In other words, your phone equals nearly your entire life.
The phone also contains biometrical data on us, like fingerprints. It can also enable access to our various health information, as for example, the latest data seepage of Polar’s wellbeing bracelets showed.
Location data leaks a story of where we spend our time. Our location faithfulness is bigger than commonly thought. According to a recent research, people visit regularly only about 25 places. Even a quick look at your location data may reveal information plenty enough to know where you are and when.
In other words, your phone equals nearly your entire life. This insight should motivate you enough to take your phone’s information security seriously. On the other hand, only few will follow up long or detailed instructions on the matter.
That’s why we pay attention to the things you should ensure related to the information security of your phone.
I suggest the following actions, the reasoning of which are summarized below:
- Use screen lock.
- Make sure that your phone’s memory is encrypted.
- Turn on a ‘Remote Wipe’ functionality.
- Make sure that your phone updates its software automatically.
- Switch to a new phone, when the new security updates are not available anymore.
- Do not install any virus detectors or similar tools.
- Lose the phone accordingly, when you give it up.
- Avoid using additional memory cards.
In Apple’s phones, using a screen lock ensures the encryption of the fixed memory, but it is also a very essential way to ensure others can’t access our phones. Encrypting fixed memory not only protects your phone but also ensures its information secure wiping when restored to factory settings whilst giving up the phone.
A factory reset is usually enough when giving up an encrypted phone.
Remote Wipe enables the wiping of a stolen or lost phone. Updates, however, are an essential part of information security, and the most common phone manufacturers offer up-to-date security updates to their phones only for a couple of years. This, unfortunately, means that in regards to a phone, the idea of buying a proper one in one go does not qualify.

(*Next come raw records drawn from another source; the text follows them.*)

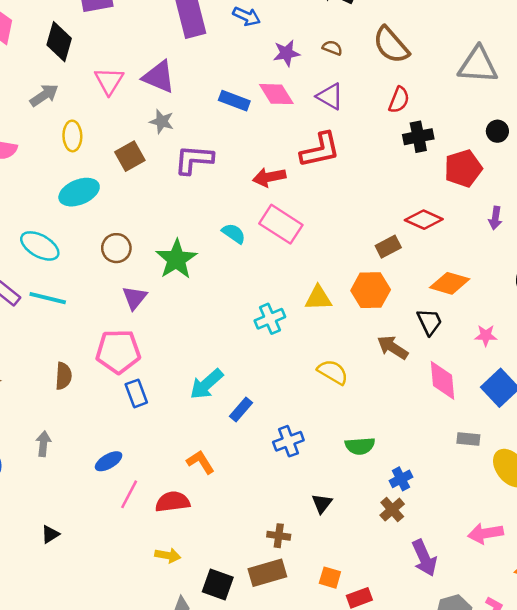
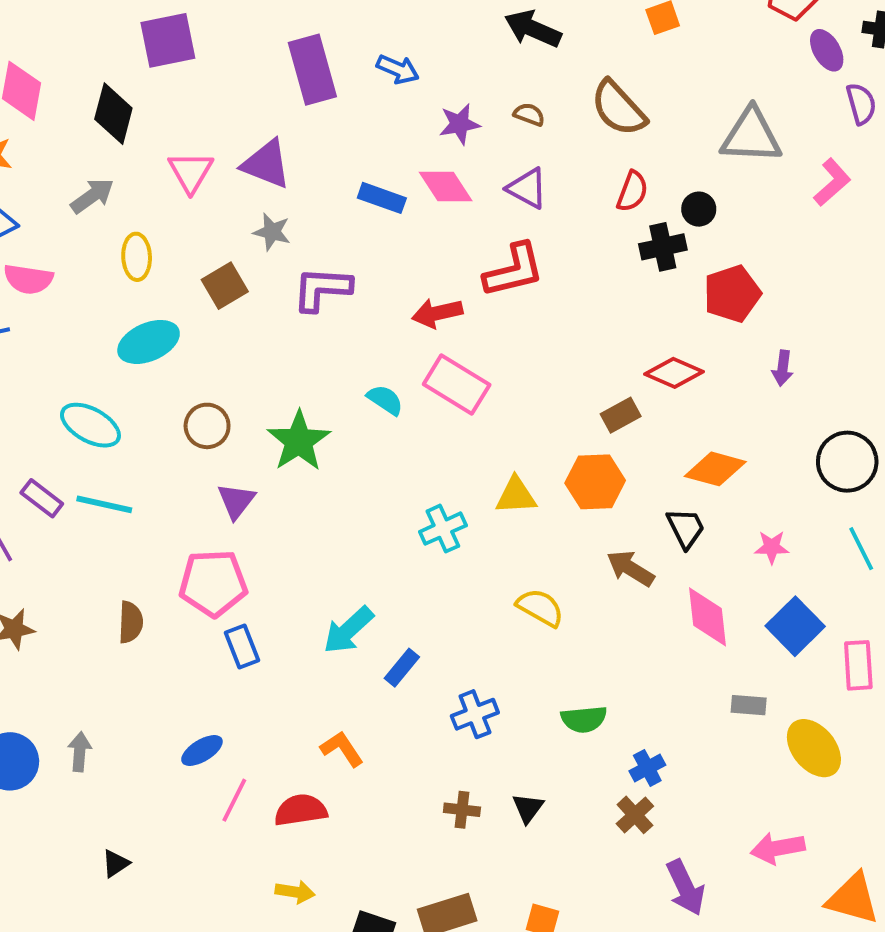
black circle: (497, 131) -> (699, 209), moved
gray arrow: (43, 444) -> (80, 752), moved
brown cross: (279, 536) -> (462, 810), moved

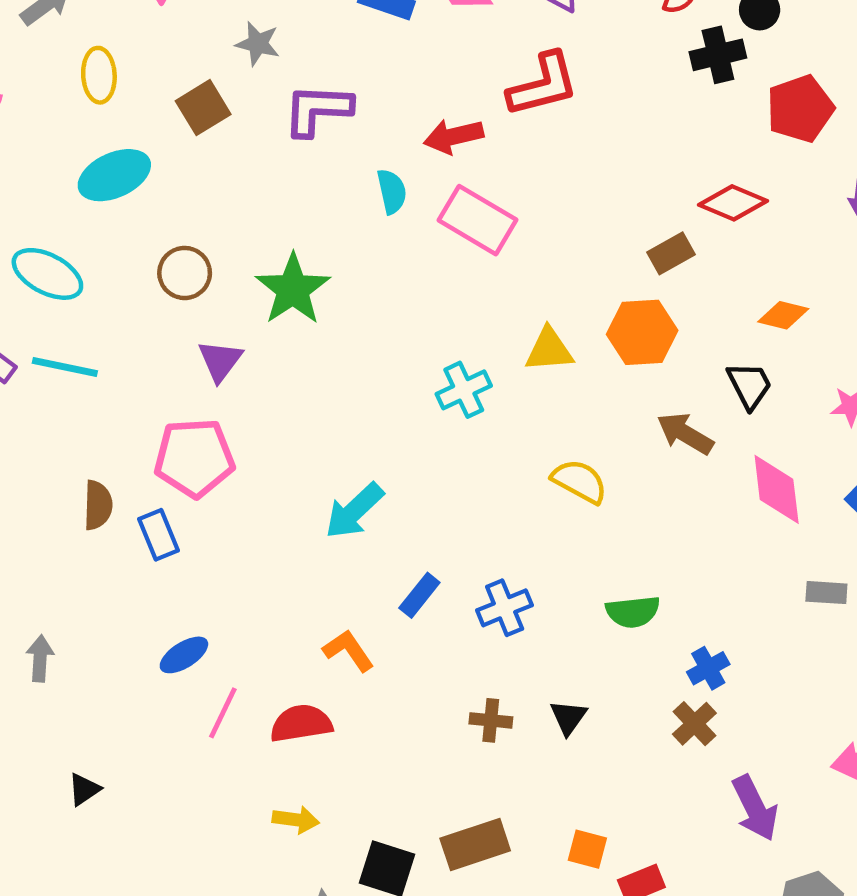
cyan semicircle: (385, 400) -> (392, 191), moved, turned 45
orange diamond: (715, 469) -> (783, 315), size x0.7
blue rectangle: (242, 646) -> (159, 535), moved
blue rectangle: (402, 668) -> (419, 595), moved

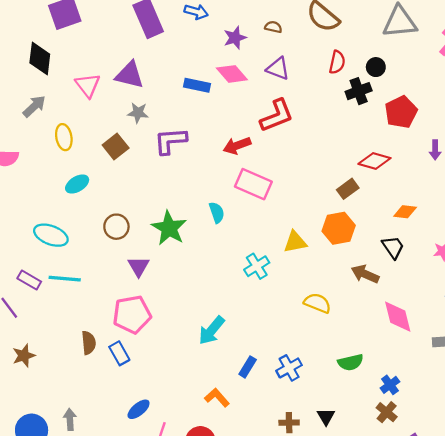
cyan ellipse: (114, 175) -> (77, 184), size x0.7
cyan semicircle: (392, 191) -> (217, 212), moved
pink diamond: (777, 489) -> (398, 317), moved

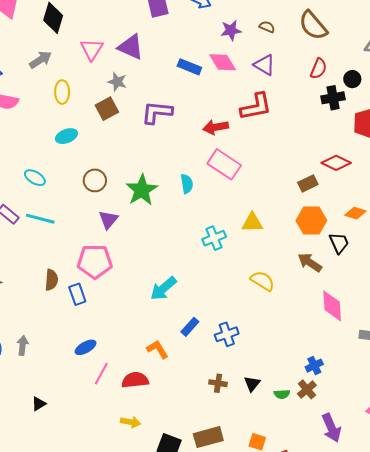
gray star: (138, 113) -> (117, 82), moved
orange hexagon: (339, 228) -> (311, 220), moved
cyan ellipse: (51, 235) -> (35, 178), size x0.7
green semicircle: (351, 362) -> (282, 394), moved, size x0.7

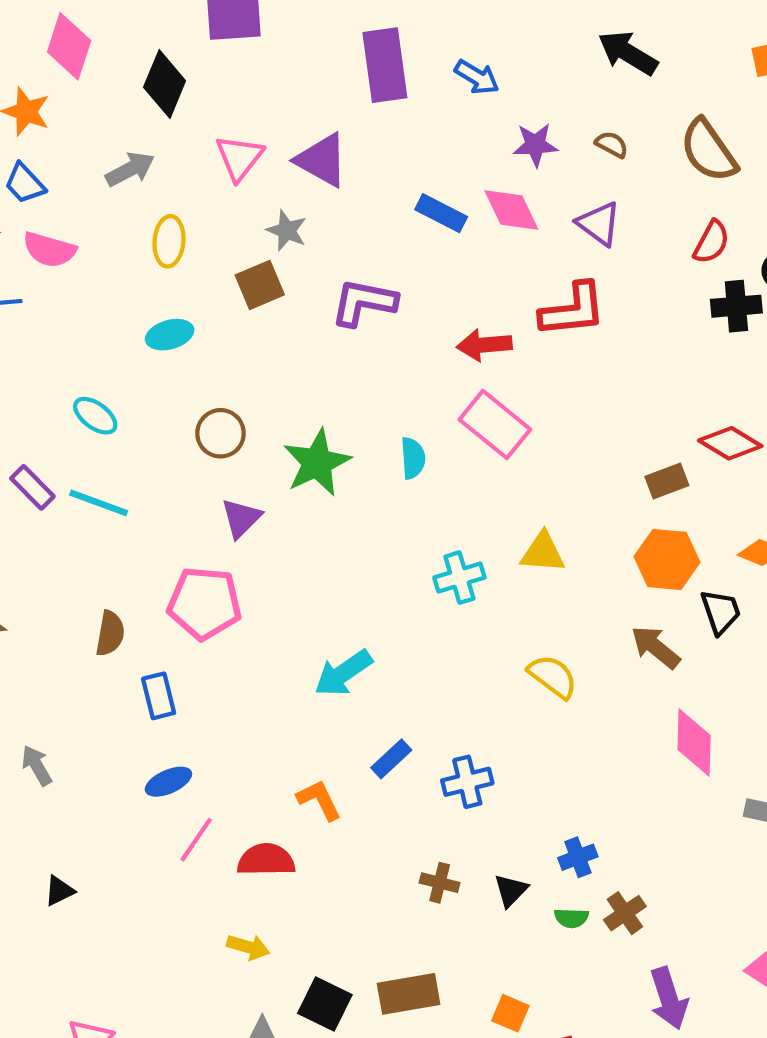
blue rectangle: (77, 294) -> (159, 696), moved
gray arrow: (23, 345) -> (37, 765), turned -42
blue cross: (314, 366) -> (578, 857), moved

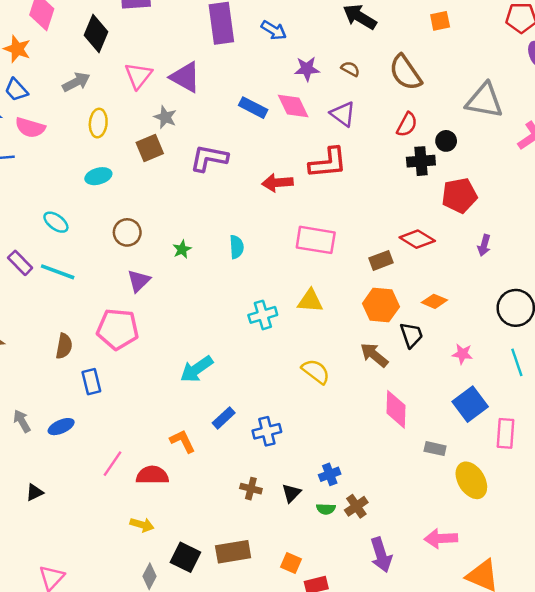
pink rectangle: (495, 424) -> (316, 240), moved, turned -30
green star: (317, 463) -> (182, 249), size x0.5
blue ellipse: (168, 782) -> (61, 427), moved

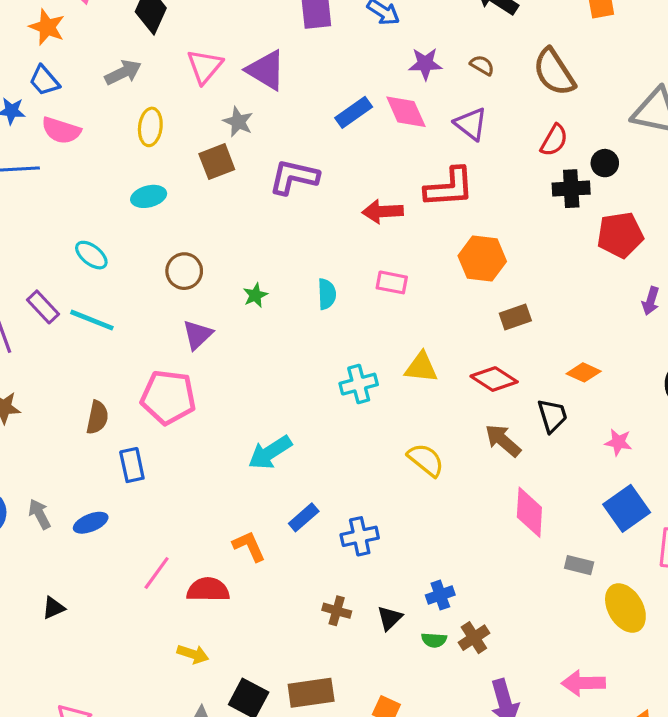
blue rectangle: (253, 108) -> (354, 112), turned -64
red diamond: (417, 239) -> (494, 379), moved
pink rectangle: (316, 240) -> (392, 282), moved, size x0.6
orange hexagon: (381, 305) -> (482, 259), moved

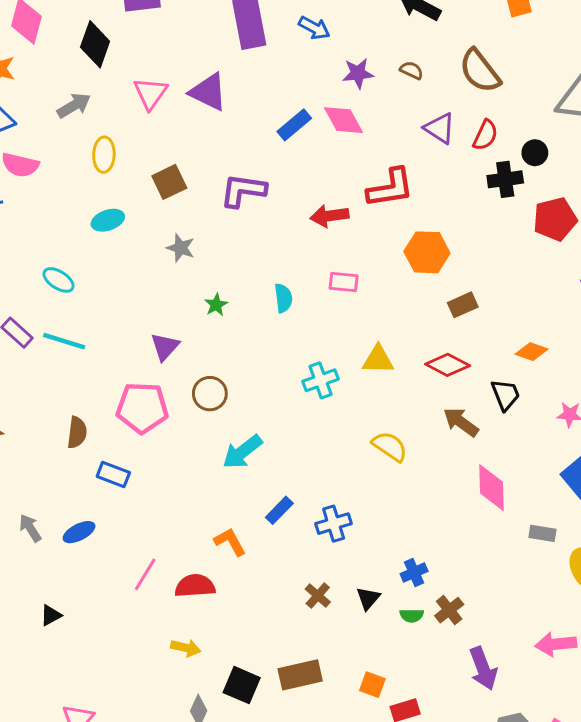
gray star: (238, 122) -> (181, 248), moved
purple triangle: (471, 124) -> (440, 128), moved
brown circle: (184, 271) -> (210, 394), moved
blue rectangle: (132, 465) -> (113, 475), turned -52
brown cross: (337, 611) -> (318, 596), turned 30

The usefulness of virus detectors is questionable as the applications need very wide access rights, and it is possible that it opens up new space for criminals to attack. When giving up the phone accordingly, it is enough to do a factory reset, if the phone is encrypted and does not have any additional memory. And of course, the phone can be destroyed physically as well.
From the perspective of information security, the idea of buying a proper phone in one go does not qualify anymore.
The issue with using additional memory is that proper encryptions like in fixed memory should be used, but a factory reset might not block the access to them well enough.
As a conclusion, the phone is a big part of our lives and should be handled with care. In addition to common sense, just a hint of closer information security to your phone is enough. You don’t have to be a guru of information security to handle it. I hope you learned new tips from this blog and are now a bit more secured mobile user!